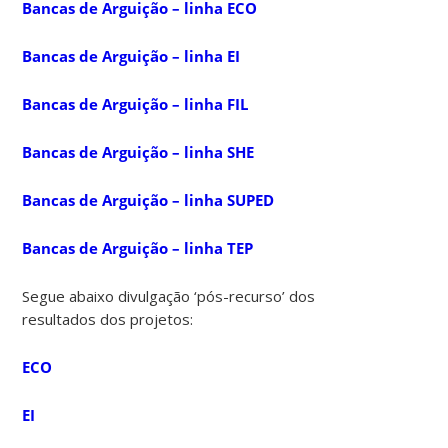
Bancas de Arguição – linha ECO
Bancas de Arguição – linha EI
Bancas de Arguição – linha FIL
Bancas de Arguição – linha SHE
Bancas de Arguição – linha SUPED
Bancas de Arguição – linha TEP
Segue abaixo divulgação ‘pós-recurso’ dos
resultados dos projetos:
ECO
EI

Problem description: Those lines from the one with "Bancas de Arguição – linha EI" through the last line of the material above are to be retyped exactly, with nothing else.

Solution for this problem:
Bancas de Arguição – linha EI
Bancas de Arguição – linha FIL
Bancas de Arguição – linha SHE
Bancas de Arguição – linha SUPED
Bancas de Arguição – linha TEP
Segue abaixo divulgação ‘pós-recurso’ dos
resultados dos projetos:
ECO
EI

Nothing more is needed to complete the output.